The Philippine culture is rich in customs and traditions. Philippines culture reflects the complexity of the history of the Philippines through the combination of cultures of foreign influences.
Pre-Hispanic and non-Christian Philippine cultures are derived from many native traditions of the Austronesian people called Malayo-Polynesian or the Malay people. The prehistoric Philippine Methodology and Philippine indigenous culture was later influenced by the Malay cultures of Southeast Asia, accompanied by a mixture of Western-Christianity, Eastern-Islamic, Hinduism and Buddhism tradition.
Spanish colonization in the Philippines lasted from 1565 to 1898. The islands were governed from Mexico and later directly from Spain. As a result, there is a significant amount of Spanish and Mexican influence in Philippine customs and traditions. Hispanic influences are visible in traditional Philippine folk music and dance cuisine, festivities, religion, and language, though usually integrated with other influences. The most visible example of this are the Spanish names of Filipinos, which were given through a tax law (see: Alphabetical Catalog of Surnames), the thousands of Spanish loanwords in native languages such as Tagalog and Cebuano, and the majority Catholic religion.
Later, the Philippines were a territory of the United States from 1898 until 1946. American influences are evident in the use of the English language, and in contemporary pop culture, such as fast-food, music, film, and basketball.
Muslim Filipinos also celebrate their own customs and traditions. These groups follow a Philippine Islamic culture, and other Muslim recreation such as the Kali, Kulintang and Gamelan, are used by Islamic groups in the southern islands of Mindanao and Sulu archipelago.

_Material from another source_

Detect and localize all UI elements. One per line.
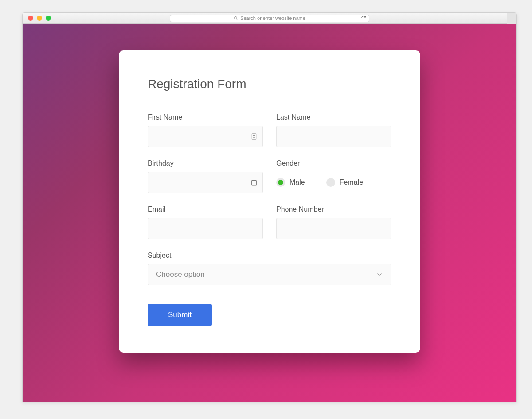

Photo Courtesy: Fernando C. Amorsolo Art Foundation(Fernando Amorsolo.com)
The photo above is an example of Philippine Fiesta where Filipino people gathered to celebrate bountiful harvest. It is an oil painting made by Fernando Amorsolo (Filipino National Artist's)
The oil painting on canvas depicts a rural scene where a group of people are shown celebrating a fiesta in Antipolo. The main focus is on a pair of dancers in the field surrounded by revelers both young and old. Abundant food is presented in basketfuls of assorted fruits on the benches and on the ground, as well as the traditional roasted pig or lechon being prepared by two men. Nearby is a house with huge windows from where dwellers watch the revelers. At the background is a huge church, a symbolic town structure. A vast number of townsmen completes the essence of a fiesta.